Details

Identifiers
- Latin: tractus raphespinales

= Raphespinal tract =

The raphespinal tract is a descending spinal cord tract located in the medulla oblongata. It consists of two tracts an anterior raphespinal tract, and a lateral raphespinal tract that mainly descend in the lateral funiculus. Fibers descend in the ventral portion of the lateral funiculus, mainly bilaterally to terminate in laminae I, II, and IV.

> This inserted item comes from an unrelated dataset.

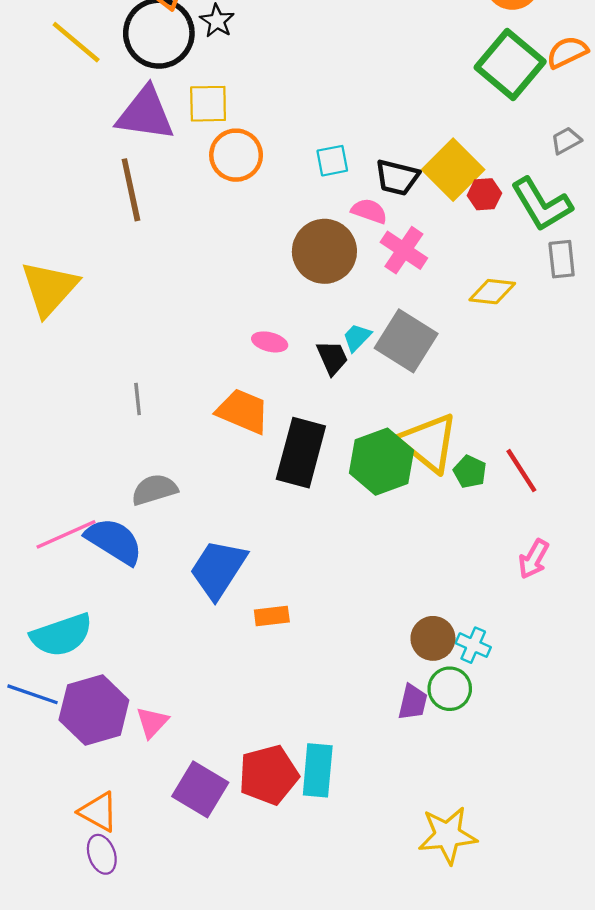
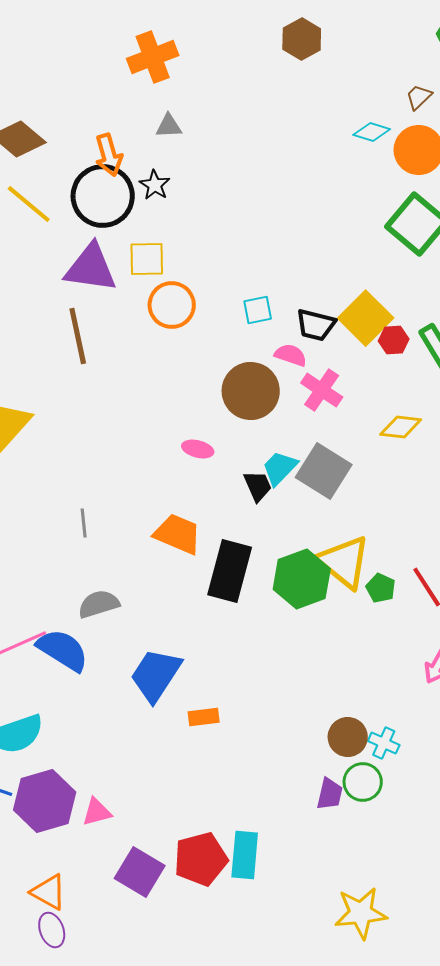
cyan trapezoid: (357, 337) -> (280, 468), size x1.4
pink ellipse: (270, 342) -> (198, 449), moved
pink triangle: (152, 722) -> (97, 812), turned 32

The tract emerges from three of the raphe nuclei, the magnus, obscurus, and pallidus. The fibers of the raphespinal tract are mainly serotonergic. When raphe nuclei are stimulated they release serotonin which modulates the transmission of pain.

== Pathways ==
Pain pathways converging upon the raphe nuclei to modulate pain via the raphespinal tract include:
  - Laminae I and V of spinal cord→ spinomesencephalic tract → periaqueductal gray → nucleus raphe magnus →
  - Laminae I and V of spinal cord → spinomesencephalic tract → mesencephalon raphe nuclei →
  - Nociceptive group C first-order nerve fiber → interneurons of lamina II (substantia gelatinosa) and lamina III of the posterior grey column of the spinal cord → second-order neurons of laminae V-VIII of spinal cord → spinoreticular tract → nucleus raphe magnus and gigantocellular raphe nucleus →
- Raphespinal tract → spinal trigeminal nucleus and posterior grey column of the spinal cord → activating serotonergic synapses with inhibitory enkephalinergic interneurons → inhibitory enkephalinergic synapses with nociceptive first-order nerve fibers.

== Function ==
Electrical stimulation of either the periaqueductal gray or (its downstream target) nucleus raphe magnus induces profund analgesia; this effect can be abolished both by transection of the raphespinal tract as well as by opioid receptor antagonists (evidencing one of the mechanisms by which opioid bring about pain relief). An electrical stimulator implant of the periaqueductal gray can be used clinically for pain management, evoking instantaneous pain relief upon activation.

The raphespinal tract appears to also be involved in modulating motor activity as serotonin increases the excitability of motor neurons - serotonin-blocking medications can alleviate spasticity caused by damage to the motor pathways.